Cyclin Dependent Kinase Inhibitor 2A (CDKN2A) is a protein-encoded gene and diseases associated with CDKN2A include melanoma, cutaneous malignancies 2 and melanoma-pancreatic cancer syndrome28. Back in 2016, it has been reported that pancreatic cancer as a malignant tumor, mutation of CDKN2A gene is an important factor for its pancreatic tumorigenesis29. It has also been shown that CDKN2A is significantly mutated in cutaneous melanoma in a study by Hayward et al.30. It has also been shown that in gliomas, hypermutation and acquired CDKN2A deletion are closely associated with an increase in tumor cells at the time of recurrence of this tumor, and that its changes reflect the active growth state in which the tumor cells are in31. More interestingly, this is similar to the results of our study. In the present study, our findings showed significant differential expression of CDKN2A in OS and controls, two cuproptosis-related genes including CDKN2A, which can serve as a diagnostic marker for OS as a malignancy and can guide early diagnosis.

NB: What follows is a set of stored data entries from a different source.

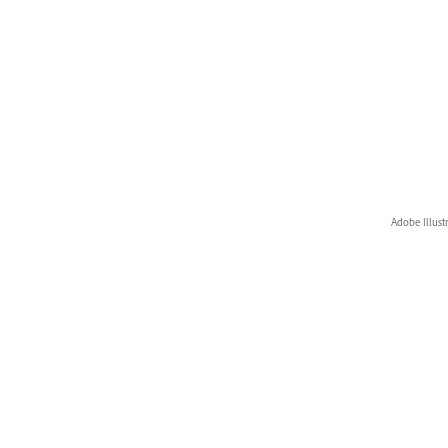
Adobe Illust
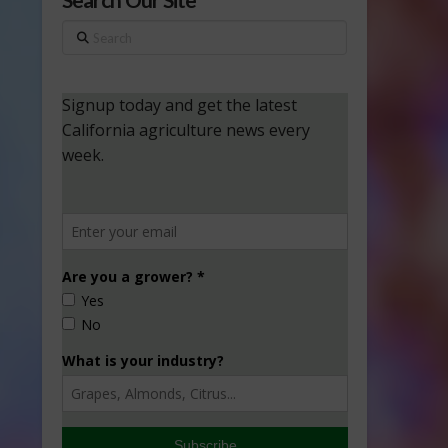
Search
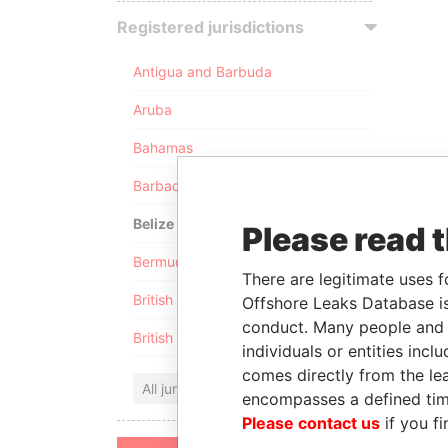
Registered jurisdictions
Antigua and Barbuda
Aruba
Bahamas
Barbados
Belize
Please read 
Bermuda
There are legitimate uses f
British Anguilla
Offshore Leaks Database is
conduct. Many people and e
British Virgin Islands
individuals or entities inc
comes directly from the lea
All jurisdictions
encompasses a defined tim
Please contact us
if you fi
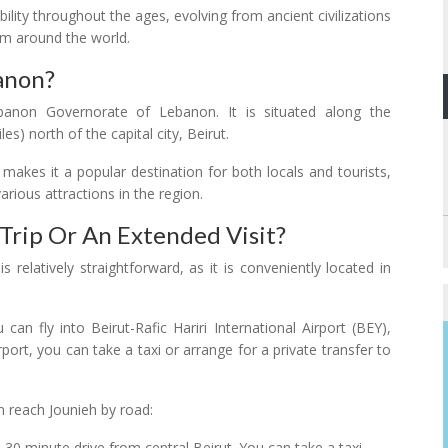
ability throughout the ages, evolving from ancient civilizations
om around the world.
anon?
banon Governorate of Lebanon. It is situated along the
) north of the capital city, Beirut.
 makes it a popular destination for both locals and tourists,
rious attractions in the region.
Trip Or An Extended Visit?
s relatively straightforward, as it is conveniently located in
u can fly into Beirut-Rafic Hariri International Airport (BEY),
port, you can take a taxi or arrange for a private transfer to
.
n reach Jounieh by road:
0-30 minute drive from central Beirut. You can take a taxi,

On the other hand, the control of cancer by adaptive immunity involves some well-defined clearance and death mechanisms when tumor necrosis factor in combination with interferon-gamma (IFN-γ) drives cancer into senescence by inducing permanent growth arrest in the G1/G0 phase and activation of CDKN2A to drive expression of the gnathostome 40 large T antigen (Tag) expressed under the control of the rat insulin promoter32. This is similar to our findings. Our findings suggest that there is a significant dysregulation of neutrophils and lymphocytes in OS and that its may be a key factor with OS.

Here, we screened cuproptosis-related diagnostic genes by three artificial intelligence methods in an attempt to find early biomarkers of OS as a malignant disease and mechanisms related to immune cell infiltration, providing a new basis for early diagnosis and immunotherapy. We screened PDHA1 and CDKN2A as early diagnostic genes for OS using three artificial intelligence methods with high precision and high performance, and both had high diagnostic efficacy. The differential expression of these two genes in OS and control groups was examined by two methods, immunohistochemistry and PCR. The differential expression of this immune cell infiltration was also examined using routine blood data from 25,665 cases.

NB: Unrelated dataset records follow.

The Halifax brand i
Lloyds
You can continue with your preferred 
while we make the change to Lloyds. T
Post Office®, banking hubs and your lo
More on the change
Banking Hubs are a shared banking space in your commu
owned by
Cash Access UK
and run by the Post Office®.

Of course, our study, like all other studies, has its limitations. First, the inadequacy of sample size, although we used 88 OS and GTEx396 normal controls from UCSC Xena database as the training set and 87 samples from GEO database as the validation set, it is not enough compared to the large sample size. Second, the laboratory validation was insufficient. We only used immunohistochemistry, PCR and clinical large data validation methods for the test.

Conclusion

PDHA1, CDKN2A, and neutrophils were significantly different in OS and normal controls, and PDHA1, CDKN2A was able to serve as specific biomarkers for OS.